In Spanish, baja means low or lower, while alta means high or upper. Thus, Baja California, means lower California. I learned this as a kid, but somehow I always thought that the missing “upper” California was just the state of California as it exists today. That is a common idea that contains a kernel of truth. The modern state of California was certainly part of Alta California. 

But it is only part of the story of Alta California, which traces its legacy to when Spain held sway in the Americas, and much of present-day Mexico and the United States was Spanish territory.

The story begins in 1804, when Spain, which controlled many colonies in the Americas, including what would become Mexico, formally established Alta California, also known as Nueva California, as a province of New Spain. Prior to 1804, Baja California and Alta California were part of a single province called Las Californias. 

Territory claimed by Spain as Alta California included large areas east of the Sierra Nevada and Coast Ranges, but the area was vast, and Spain could never supply enough colonists to secure the territory. 

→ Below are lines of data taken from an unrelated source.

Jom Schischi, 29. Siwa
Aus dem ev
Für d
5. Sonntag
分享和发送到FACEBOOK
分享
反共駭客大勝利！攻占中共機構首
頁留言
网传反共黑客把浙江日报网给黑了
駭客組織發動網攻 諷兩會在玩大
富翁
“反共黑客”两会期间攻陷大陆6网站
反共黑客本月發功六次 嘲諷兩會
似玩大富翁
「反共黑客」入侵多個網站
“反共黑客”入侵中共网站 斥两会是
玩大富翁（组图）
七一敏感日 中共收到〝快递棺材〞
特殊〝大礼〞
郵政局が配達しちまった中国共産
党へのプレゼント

The borders of Alta California, as claimed by Spain, and then Mexico, extended on the western side along the Pacific Ocean from the present border with Mexico to the present border of Oregon. On the eastern side, Alta California extended from about modern-day El Paso in the south to the present-day Utah/Wyoming border. In the north, from the present northern borders of California and Nevada and Utah/Wyoming. On the southern side, the border ran loosely from San Diego to the Colorado River, then along the northern side of the Gila River, through present-day Arizona into New Mexico and then on to El Paso.

When Mexico gained independence from Spain in 1821, the region became a territory of Mexico. In 1824, the Mexican government made the name Alta California official. At that time, most interior areas such as the San Joaquin Valley and the California desert country remained untouched by outside influence. Those parts of Alta California were populated, if at all, by Native Americans and descendants of ethnic Spanish settlers. That changed around mid-century as the Mexican government increased the number of land grants, and European Americans flowed in. 

Alta California remained separate from Baja California until 1836, when Mexican constitutional reforms, called the Siete Leyes, or Seven Laws, re-joined Baja and Alta California into a single, more independent department called Las Californias.

By 1841, overland immigrants from the United States began to settle the formerly untouched inland areas of Alta California in earnest. With the election of President James Polk in 1844, the days of Alta California were numbered. The United States embarked on a path that became known as Manifest Destiny, and moved to occupy a portion of Texas that had declared independence from Mexico in 1836, but was still claimed by Mexico. This and other actions helped pave the way for the Mexican-American War, with the United States prevailing.

An 1846 map by S. Augustus Mitchell, as seen on the Wikipedia page for Manifest Destiny, labels the area as “Upper” or “New California,” and shows the boundaries of Alta California as they were before it was ceded to the United States in the Treaty of Guadalupe-Hidalgo, which ended the Mexican-American War in 1848. 

Two years later, California joined the union as the 31st state. Other parts of Alta California were broken into Utah Territory in the north, and New Mexico Territory in the South. Eventually these territories became all or part of the present states of Nevada, Utah, Arizona, New Mexico, Colorado and Wyoming.

Today, when people traveling through the southwestern United States are amazed at its rich and diverse cultural history, the blend of Hispanic, Native American and other cultures, and the distinct cuisine and the folklore, they are experiencing part of the legacy of Alta California. It is a heritage and history worth remembering.